### Assignment
After removing every image, reproduce the data exactly as it appears.

### Input data
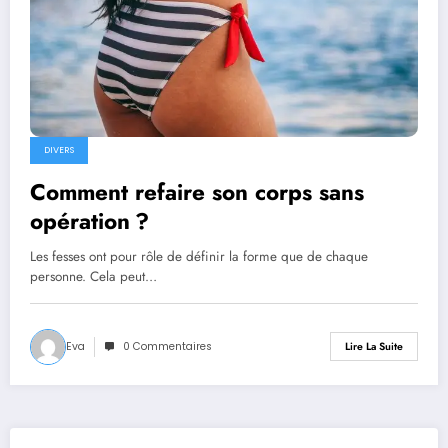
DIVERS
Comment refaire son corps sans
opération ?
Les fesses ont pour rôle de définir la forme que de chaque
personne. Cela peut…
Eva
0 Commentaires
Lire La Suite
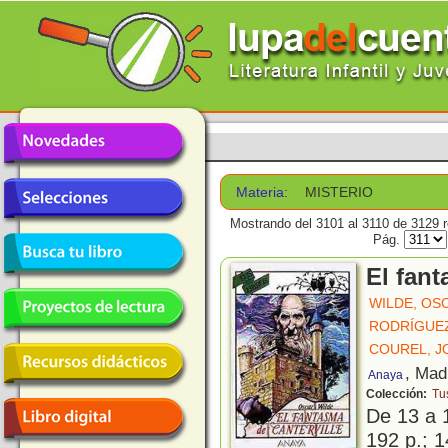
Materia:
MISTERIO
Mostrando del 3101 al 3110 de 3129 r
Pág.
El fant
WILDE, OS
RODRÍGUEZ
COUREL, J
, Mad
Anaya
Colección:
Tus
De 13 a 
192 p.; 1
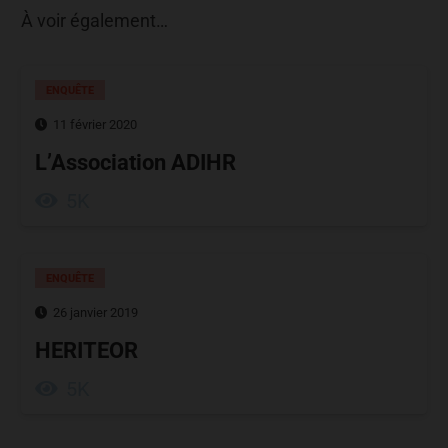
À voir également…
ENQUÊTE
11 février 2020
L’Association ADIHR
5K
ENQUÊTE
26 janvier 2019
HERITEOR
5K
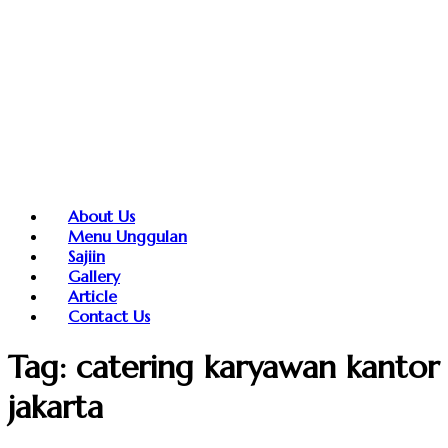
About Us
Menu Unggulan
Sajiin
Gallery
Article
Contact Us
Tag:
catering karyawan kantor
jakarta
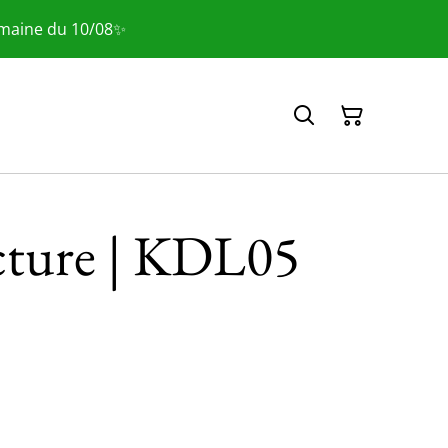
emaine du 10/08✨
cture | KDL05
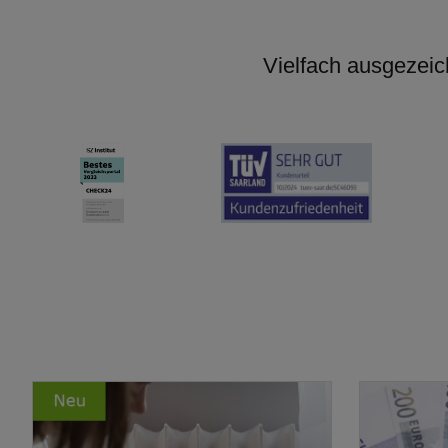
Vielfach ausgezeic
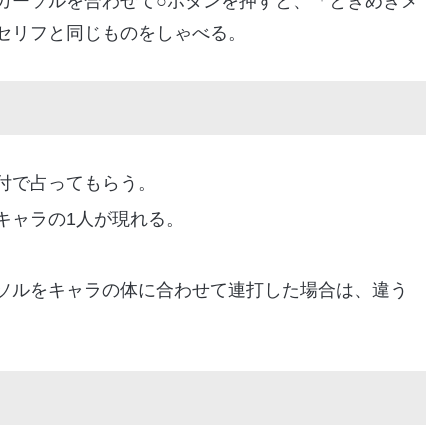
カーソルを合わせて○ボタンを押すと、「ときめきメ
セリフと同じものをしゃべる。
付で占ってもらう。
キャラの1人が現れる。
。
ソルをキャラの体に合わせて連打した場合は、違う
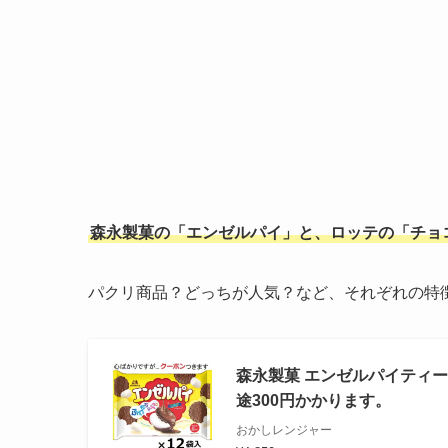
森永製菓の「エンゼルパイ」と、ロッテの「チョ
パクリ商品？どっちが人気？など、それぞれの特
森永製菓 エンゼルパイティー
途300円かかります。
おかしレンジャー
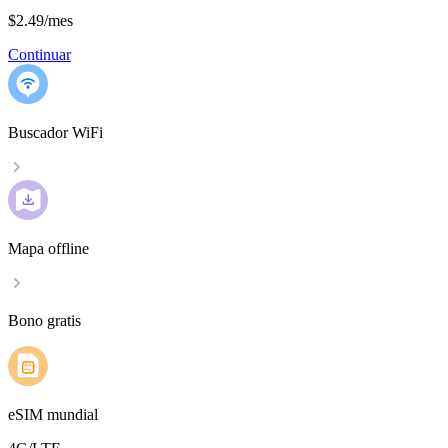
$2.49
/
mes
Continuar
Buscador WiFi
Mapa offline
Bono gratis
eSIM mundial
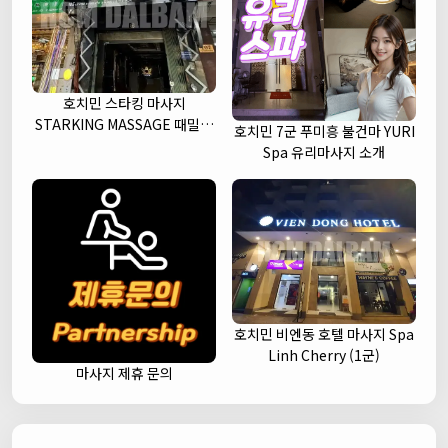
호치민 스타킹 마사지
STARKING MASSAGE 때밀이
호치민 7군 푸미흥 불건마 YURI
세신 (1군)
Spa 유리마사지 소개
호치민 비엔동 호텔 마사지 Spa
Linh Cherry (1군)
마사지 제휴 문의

### Answer to this exercise
DIVERS
Comment refaire son corps sans
opération ?
Les fesses ont pour rôle de définir la forme que de chaque
personne. Cela peut…
Eva
0 Commentaires
Lire La Suite
Materia:
MISTERIO
Mostrando del 3101 al 3110 de 3129 r
Pág.
El fant
WILDE, OS
RODRÍGUEZ
COUREL, J
, Mad
Anaya
Colección:
Tus
De 13 a 
192 p.; 1
À voir également…
ENQUÊTE
11 février 2020
L’Association ADIHR
5K
ENQUÊTE
26 janvier 2019
HERITEOR
5K
About Us
Menu Unggulan
Sajiin
Gallery
Article
Contact Us
Tag:
catering karyawan kantor
jakarta
emaine du 10/08✨
cture | KDL05
Vielfach ausgezeic
カーソルを合わせて○ボタンを押すと、「ときめきメ
セリフと同じものをしゃべる。
付で占ってもらう。
キャラの1人が現れる。
。
ソルをキャラの体に合わせて連打した場合は、違う
森永製菓の「エンゼルパイ」と、ロッテの「チョ
パクリ商品？どっちが人気？など、それぞれの特
森永製菓 エンゼルパイティー
途300円かかります。
おかしレンジャー
$2.49
/
mes
Continuar
Buscador WiFi
Mapa offline
Bono gratis
eSIM mundial
호치민 스타킹 마사지
STARKING MASSAGE 때밀이
호치민 7군 푸미흥 불건마 YURI
세신 (1군)
Spa 유리마사지 소개
호치민 비엔동 호텔 마사지 Spa
Linh Cherry (1군)
마사지 제휴 문의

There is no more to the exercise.